Brit(ish): On Race, Identity and Belonging, 24 April 2018
Afua Hirsch offers a personal exploration of British identity, the everyday racism that plagues our society and our troubled relationship with our history. We believe we are a nation of abolition but forget that we are a nation of slavery. We are convinced that fairness is one of our values, but that immigration is one of our problems. How can we come to terms with our past and navigate our present? Hirsch tells the story of how and why this crisis of identity came to be and discusses race and belonging with historian David Olusoga.
Stories of the Windrush Children, 4 July 2019
For the pioneers of the Windrush generation, Britain was ‘the Mother Country’. They made the long journey across the sea, expecting to find a place where they would be welcomed with open arms; a land in which they were free to build a new life, eight thousand miles away from home. Award-winning writer and editor Charlie Brinkhurst-Cuff explores the reality of their experiences, and those of their children and grandchildren.

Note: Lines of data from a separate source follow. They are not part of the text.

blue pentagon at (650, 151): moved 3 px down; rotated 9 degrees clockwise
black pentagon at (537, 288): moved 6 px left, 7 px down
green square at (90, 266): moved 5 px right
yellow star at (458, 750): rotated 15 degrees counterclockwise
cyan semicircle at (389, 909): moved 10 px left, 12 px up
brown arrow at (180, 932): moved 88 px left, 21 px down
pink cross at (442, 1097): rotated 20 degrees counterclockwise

Beyond Apologies: Past Guilt and Urban Futures, 16 October 2019
Looking at the experience of how other cities have dealt with the slave trade, the confederacy, the Holocaust, and the French colonial past, among other issues, this panel brings together writers, artists, academics and activists to debate how guilty cities should feel about their past and – critically – what cities do about this to create better futures for all.

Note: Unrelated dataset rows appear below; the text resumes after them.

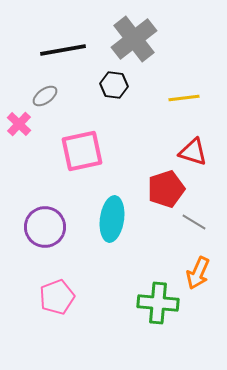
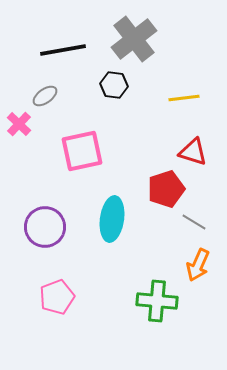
orange arrow: moved 8 px up
green cross: moved 1 px left, 2 px up
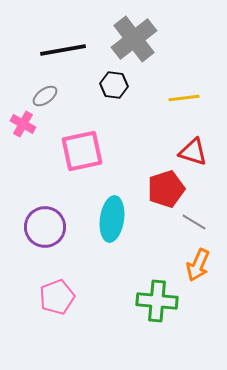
pink cross: moved 4 px right; rotated 15 degrees counterclockwise
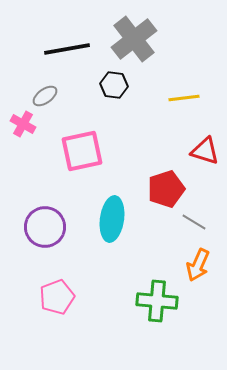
black line: moved 4 px right, 1 px up
red triangle: moved 12 px right, 1 px up
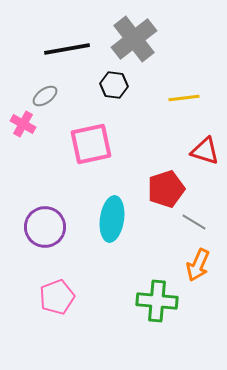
pink square: moved 9 px right, 7 px up
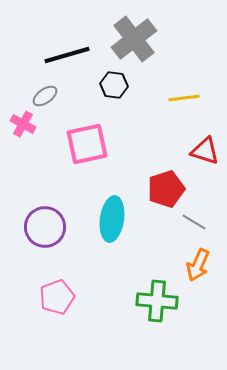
black line: moved 6 px down; rotated 6 degrees counterclockwise
pink square: moved 4 px left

Exploring Bristol’s Past to Understand the City Today, 18 November 2020
Our panel debates public history, who is remembered and why, and how and whether cities can learn from their pasts and make change happen. Two of the members of Bristol’s History Commission, Tim Cole (Brigstow Institute and chair of the commission) and Shawn Sobers (Associate Professor, University of the West of England), join writer and journalist Jane Duffus (author of two volumes of The Women Who Built Bristol) and Sunder Katwala, the director of British Future, who has been involved in a range of memorial projects. Chaired by Jessica Moody (lecturer in Public History, University of Bristol).
Small Island Read 2007
In its fifth year, the annual Great Reading Adventure led by Bristol Ideas brought together Bristol and South West England, Liverpool and the North West, Hull and Glasgow for a mass-read of Andrea Levy’s Small Island. This widely acclaimed and award-winning novel describes the arrival in post-war Britain of Black Jamaican immigrants, the descendants of enslaved Africans. The project was linked to the 2007 commemorations of the 200th anniversary of the passing of the Slave Trade Abolition Bill. Levy’s novel addresses the themes of identity, racial awareness, forgiveness, ignorance and survival with humour, high drama, anger and pathos, making it an unforgettable read and a fitting topic for discussion in 2007. All the main cities that worked on the project had historic links to the slave trade as well as to its abolition.
50,000 free copies of a special edition of the book were distributed along with 80,000 copies of an illustrated readers’ guide giving background information about Levy, slavery and migration.